>>>>>

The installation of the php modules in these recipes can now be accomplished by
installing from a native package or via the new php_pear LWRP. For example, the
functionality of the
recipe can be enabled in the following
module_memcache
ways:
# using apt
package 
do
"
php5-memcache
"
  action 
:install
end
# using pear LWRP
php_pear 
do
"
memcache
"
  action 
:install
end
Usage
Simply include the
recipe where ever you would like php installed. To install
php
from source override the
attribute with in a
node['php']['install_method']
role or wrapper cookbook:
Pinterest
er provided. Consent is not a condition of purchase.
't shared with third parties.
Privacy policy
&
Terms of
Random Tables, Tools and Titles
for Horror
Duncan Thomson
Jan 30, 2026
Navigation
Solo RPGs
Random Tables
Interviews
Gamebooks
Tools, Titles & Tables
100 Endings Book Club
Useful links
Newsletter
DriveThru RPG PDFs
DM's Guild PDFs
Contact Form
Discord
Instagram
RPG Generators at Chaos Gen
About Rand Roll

<<<<<
>>>>>

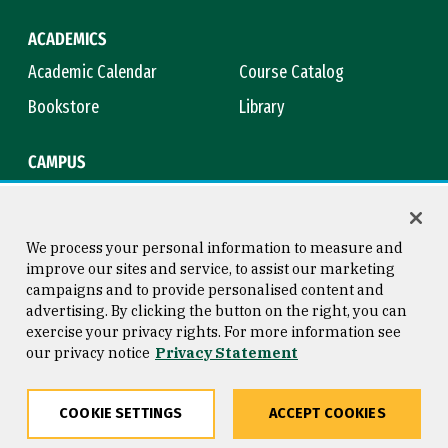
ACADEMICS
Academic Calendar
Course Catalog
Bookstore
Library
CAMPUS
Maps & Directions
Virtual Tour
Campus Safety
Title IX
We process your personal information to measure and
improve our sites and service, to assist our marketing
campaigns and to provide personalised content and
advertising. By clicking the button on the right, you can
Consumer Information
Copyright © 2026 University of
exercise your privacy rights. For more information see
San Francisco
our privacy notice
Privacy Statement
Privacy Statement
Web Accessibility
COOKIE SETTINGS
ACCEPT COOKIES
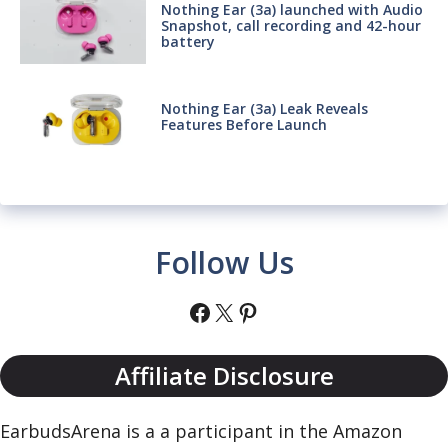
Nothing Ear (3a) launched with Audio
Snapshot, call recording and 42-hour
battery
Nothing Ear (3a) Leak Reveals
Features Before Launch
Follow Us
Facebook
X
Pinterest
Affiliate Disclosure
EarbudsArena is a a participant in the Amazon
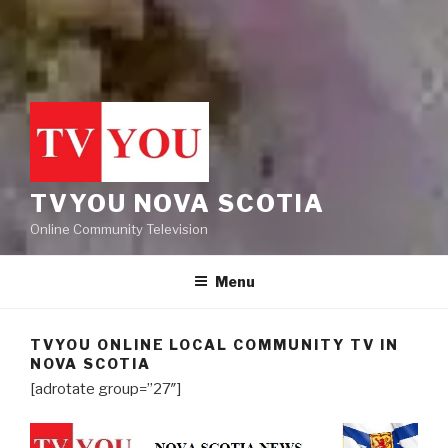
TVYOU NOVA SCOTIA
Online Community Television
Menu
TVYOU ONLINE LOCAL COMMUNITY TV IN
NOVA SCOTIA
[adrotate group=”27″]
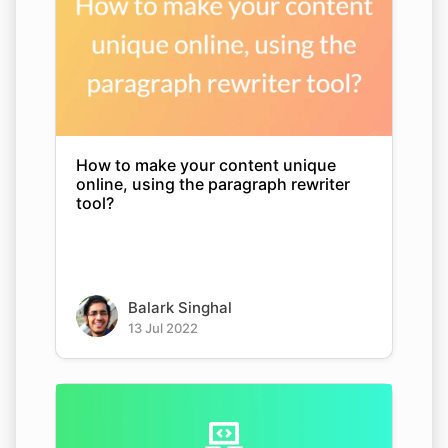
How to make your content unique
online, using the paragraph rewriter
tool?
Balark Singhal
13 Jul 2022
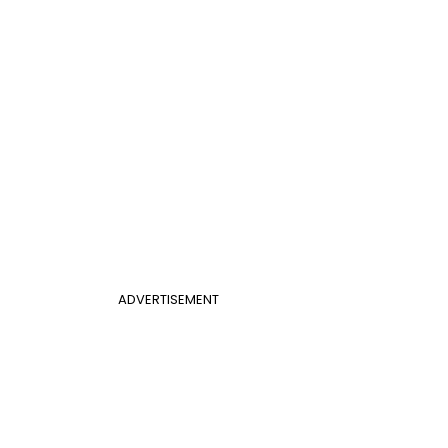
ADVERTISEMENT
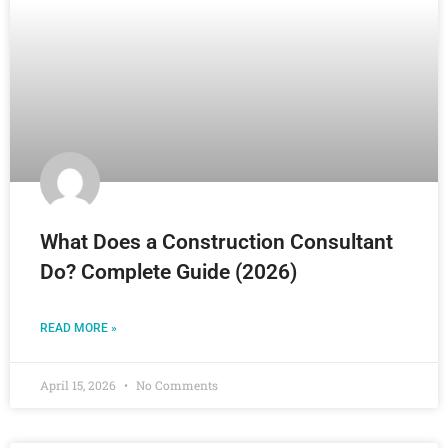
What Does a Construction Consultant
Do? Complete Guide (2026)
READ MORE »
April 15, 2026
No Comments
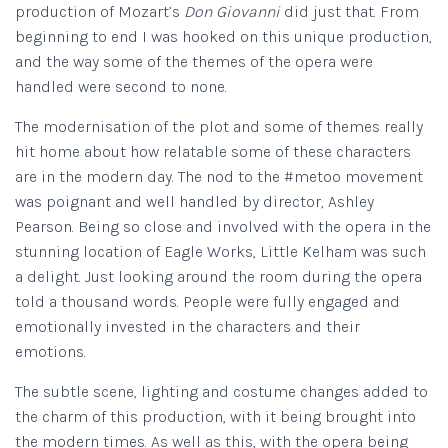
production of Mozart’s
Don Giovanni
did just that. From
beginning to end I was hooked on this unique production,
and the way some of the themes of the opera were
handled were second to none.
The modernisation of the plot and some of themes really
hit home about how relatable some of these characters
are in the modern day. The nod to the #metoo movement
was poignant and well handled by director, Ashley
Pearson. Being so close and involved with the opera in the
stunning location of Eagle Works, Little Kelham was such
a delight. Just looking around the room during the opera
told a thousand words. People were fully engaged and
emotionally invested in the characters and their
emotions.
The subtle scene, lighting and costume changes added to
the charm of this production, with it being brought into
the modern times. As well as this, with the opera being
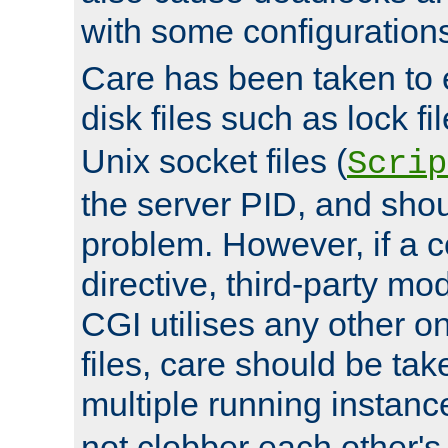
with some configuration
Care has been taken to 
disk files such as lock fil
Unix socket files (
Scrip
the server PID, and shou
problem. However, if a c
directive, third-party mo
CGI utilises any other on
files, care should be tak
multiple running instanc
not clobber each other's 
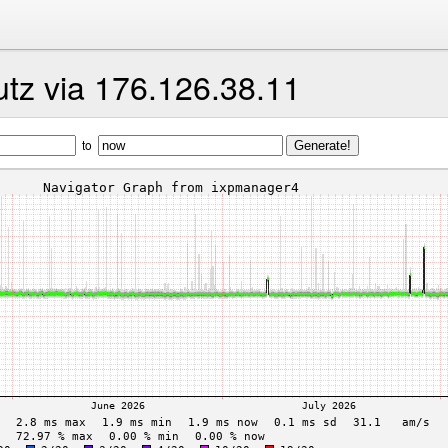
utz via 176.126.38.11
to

<<<<<
>>>>>

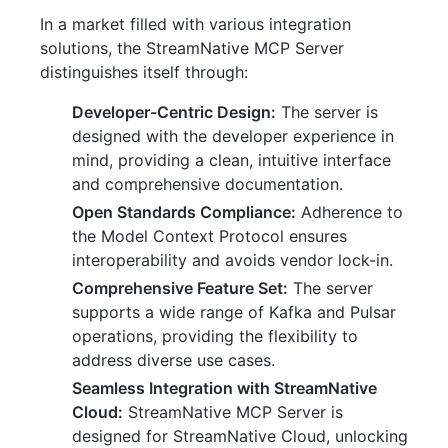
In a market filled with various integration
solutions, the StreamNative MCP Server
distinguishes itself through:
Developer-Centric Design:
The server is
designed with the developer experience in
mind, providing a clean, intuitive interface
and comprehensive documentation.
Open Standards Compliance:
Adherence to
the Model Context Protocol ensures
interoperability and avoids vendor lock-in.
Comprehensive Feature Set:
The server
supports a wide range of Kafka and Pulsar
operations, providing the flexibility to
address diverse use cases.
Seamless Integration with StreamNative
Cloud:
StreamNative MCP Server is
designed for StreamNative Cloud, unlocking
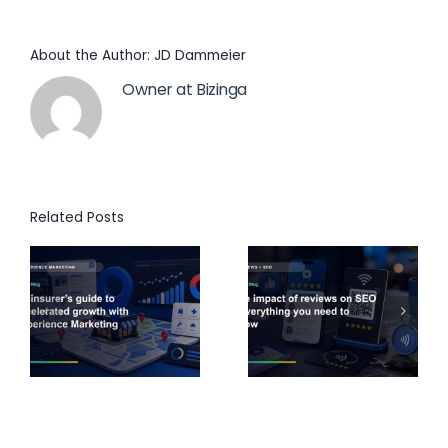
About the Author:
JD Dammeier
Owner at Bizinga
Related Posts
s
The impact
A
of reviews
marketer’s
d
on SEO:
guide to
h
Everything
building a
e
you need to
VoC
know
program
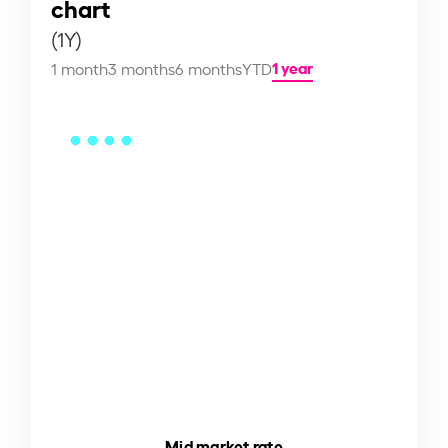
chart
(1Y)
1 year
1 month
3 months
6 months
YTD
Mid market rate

<<<<<

Go through the listing and say how many lines contain the string "this", offering only the number.

3